The culture of the mound builders, based in the Ohio Valley, was known to have spread to the Hopewell Indians of Western New York around 300 A.D. This artist's conception of an early burial mound is part of the Western Door Exhibit at the Rochester Museum and Science Center.

 Over the next 1,000 years, the area became more densely settled by Iroquoian people, living on a great abundance of fish, game and cultivated food. Some say that around the 16th century, the Iroquois population in some areas was greater than the region's population today. Most natives lived south of present day Routes 5&20, offering families protection away from the warpaths along the Great Lakes.

As the native population grew, squabbles drove a division into separate tribes. Western New York became the domain of the Seneca. Fighting continued until Deganawidah, a Mohawk, and Hiawatha, an Onondaga, joined the Peace Mother, a wise woman named Jikohnsaseh of the Neutral tribe near Lake Erie, in establishing the Great Law of Peace.

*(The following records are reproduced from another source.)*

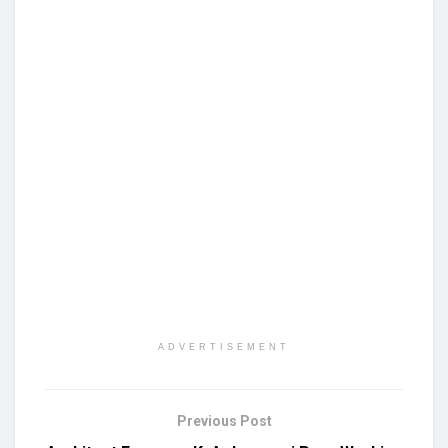
ADVERTISEMENT
Previous Post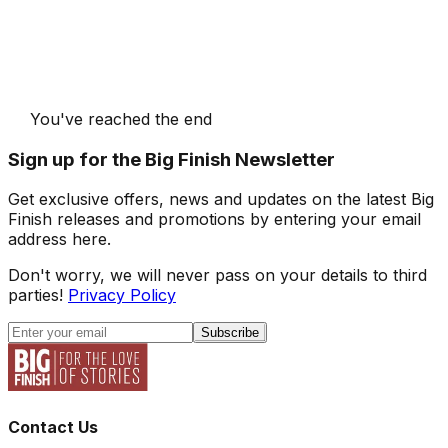
You've reached the end
Sign up for the Big Finish Newsletter
Get exclusive offers, news and updates on the latest Big
Finish releases and promotions by entering your email
address here.
Don't worry, we will never pass on your details to third
parties!
Privacy Policy
Subscribe
Contact Us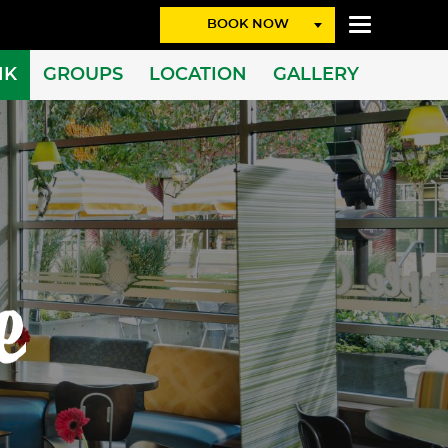
BOOK NOW
NK
GROUPS
LOCATION
GALLERY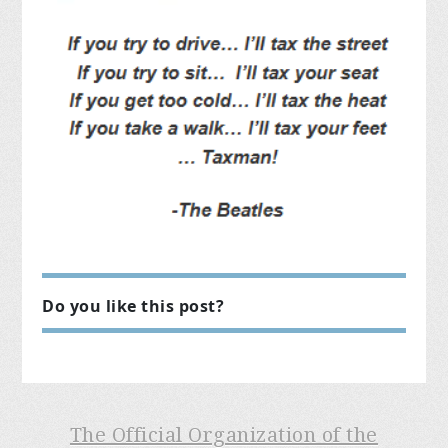
Do you like this post?
The Official Organization of the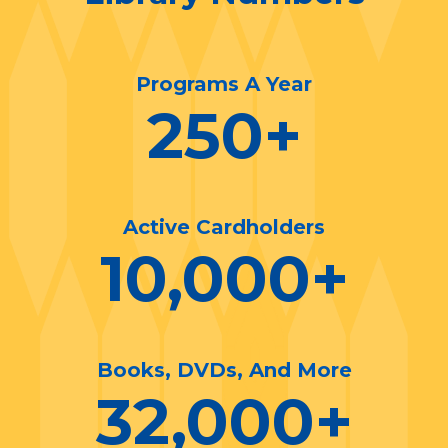
Programs A Year
250
+
Active Cardholders
10,000
+
Books, DVDs, And More
32,000
+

This law insisted upon unanimous agreement within the Council of Chiefs before propositions were carried out. It also gave significant power to clan mothers, who selected the chiefs, and established the longhouse as a symbol of universal peace and harmony under one roof.

Five tribes accepted the trio's proposal and formed the Iroquois Confederacy with the Seneca tribe as "Keeper of the Western Door."